# Bloated mouse ?



## Raindropmousery

I have a champange doe and she keeps putting on more and more weight even though i have cut her food right down to hardly anything she is still putting on weight i dont often see her eating either i just dont no why she keeps getting bigger she is huge and weighs about 137g. I am extreamly worried as the weight is putting a big strain on her organs and she is breathing heavy and i worried if she doesnt loose weight soon she will die. She is about 7 months old.

Today when i got her out i felt her stomach and it feels like her belly is full of air and if you touch it it moves it feels just like a ballon she is mainly bulging out at the sides as is now struggling to walk as she is so big her belly fits the size of my palm she is just the biggest mouse i have ever seen. She has been getting bigger and bigger over the last few months.

Any ideas what the problem could be is it bloat? is it a reaction to food or something? Or is it something else?

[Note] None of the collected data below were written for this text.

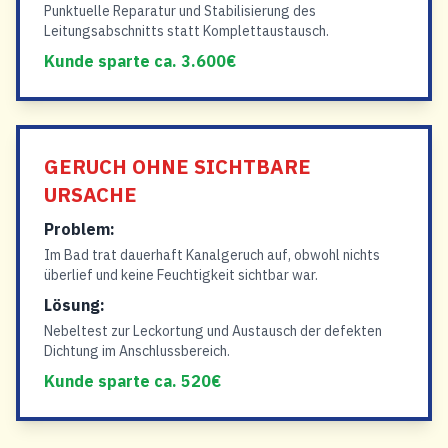
Punktuelle Reparatur und Stabilisierung des
Leitungsabschnitts statt Komplettaustausch.
Kunde sparte ca. 3.600€
GERUCH OHNE SICHTBARE
URSACHE
Problem:
Im Bad trat dauerhaft Kanalgeruch auf, obwohl nichts
überlief und keine Feuchtigkeit sichtbar war.
Lösung:
Nebeltest zur Leckortung und Austausch der defekten
Dichtung im Anschlussbereich.
Kunde sparte ca. 520€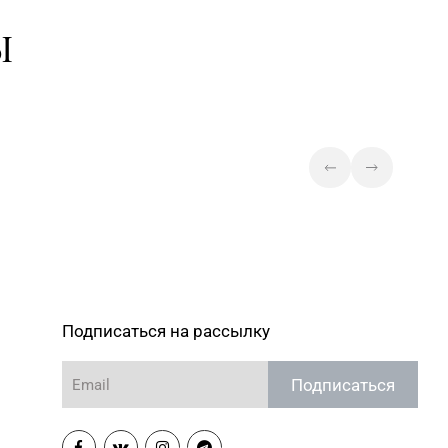
Ы
Подписаться на рассылку
Подписаться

Any help will be greatly appreciated

rachel


----------



## Cait

What do you feed? Some mice are genetically obese and no amount of dieting helps. Also, do you have a photo?


----------



## Raindropmousery

I feed a mix of wild bird, rabbit mix, fruity rodent mix and cat or dog bisc but iv stoped giving her dog or cat bisc.

I have got a pic just tried taking it off my phone but my computers mucking about so will try and take one with my camera.


----------



## Jack Garcia

Have you also considered worms?


----------



## Raindropmousery

yes i have treated her for that and any other parasites.


----------



## Kage Davies

I had one like that, but she ate and ate and ate. She was stealing all of the food. Maybe she is eating in secret? Check the sugar levels of those fruity rodent mix... Also, I had one doe literally puff up so fat all her fur stood on end because of an internal infection, if you held her close you could hear her insides gurgling, like when people get empty stomachs. And my friend also had a very large mouse the vet X rayed for stomach or internal tumours.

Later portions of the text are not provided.